Les 10 milliards de surcoût pour la France durant toute la période en valaient la peine, car ils correspondaient aux intérêts de notre pays. La limite de notre solidarité s'arrête seulement à notre capacité financière, car la France n'a pas vocation à fabriquer de la dette pour les générations futures. Le montant était suffisant pour financer la PAC et la politique régionale et il permettait d'augmenter le budget de la recherche de 33 %. On rencontre peu d'initiatives de cette ampleur aussi bien dans les politiques nationales que dans les politiques européennes. C'est ce saut qualitatif et quantitatif que le Royaume-Uni a rejeté ;

- la politique agricole commune est une politique complètement intégrée représentant 0,4 % du PIB européen. La recherche mobilise des montants beaucoup plus considérables représentant 1,9 % du PIB européen en intégrant le budget de l'Union européenne et les budgets des Etats membres, avec l'objectif de passer à 3 % dans l'avenir ;

- si le Conseil avait accepté de ne pas remettre en cause le « chèque britannique », cela serait revenu à ce que la Grande-Bretagne ne participe pas aux dépenses de l'élargissement ;

- les statuts de la Banque centrale européenne ne peuvent être modifiés qu'à travers une révision des traités. En revanche, le fonctionnement de l'Eurogroupe, que le projet de constitution prévoit de renforcer, peut être, quant à lui, amélioré de façon informelle ;

- en ce qui concerne la Turquie, les engagements pris par l'Union sur l'ouverture des négociations en octobre seront respectés. D'ici là, la Commission devra établir un rapport sur l'état de préparation de la Turquie. L'opinion pourra débattre du processus d'adhésion au cours des négociations et, à leur terme, les Français seront consultés. S'agissant de la Bulgarie et de la Roumanie, le moment de la ratification parlementaire des traités d'adhésion n'est pas encore fixé. Pour la Croatie, l'avancée des négociations suppose notamment de résoudre la question de la coopération de ce pays avec le tribunal pénal international de La Haye. En ce qui concerne les autres pays des Balkans, la perspective de l'adhésion a été rappelée par le Conseil européen. L'objectif de l'Union doit être d'utiliser cette perspective comme un levier pour un règlement des problèmes de voisinage existant entre les Etats de la région. Un « trou noir » au sein du continent européen n'est pas de l'intérêt de l'Union. Mais ces pays ont encore un long chemin à parcourir ;

- s'agissant du concept de la « préférence communautaire », il s'agit bien de traiter mieux les Européens que les non-Européens, mais cette préférence doit être appréciée au regard des engagements pris par l'Union dans le cadre de l'OMC.
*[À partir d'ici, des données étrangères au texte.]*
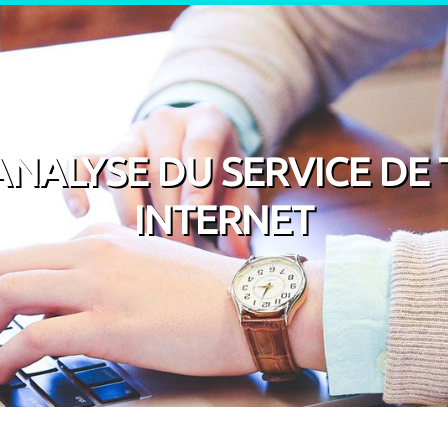
 ANALYSE DU SERVICE DE 
INTERNET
En conclusion, le Président Pierre Lequiller a remercié la ministre pour la qualité des réponses qu'elle a apportées aux membres de la Délégation.

II. Examen de textes soumis à l'Assemblée nationale en application de l'article 88-4 de la Constitution

Point A

Sur le rapport du Président Pierre Lequiller, la Délégation a examiné des textes soumis à l'Assemblée nationale en application de l'article 88-4 de la Constitution.

Aucune observation n'ayant été formulée, la Délégation a approuvé les deux textes suivants :

¬ Environnement

- proposition de directive du Parlement européen et du Conseil établissant une infrastructure d'information spatiale dans la Communauté (INSPIRE) (document E 2659).

¬ Transports

- proposition de directive du Parlement européen et du Conseil concernant la reconnaissance des brevets des gens de mer délivrés par les Etats membres et modifiant la directive 2001/25/CE (document E 2584).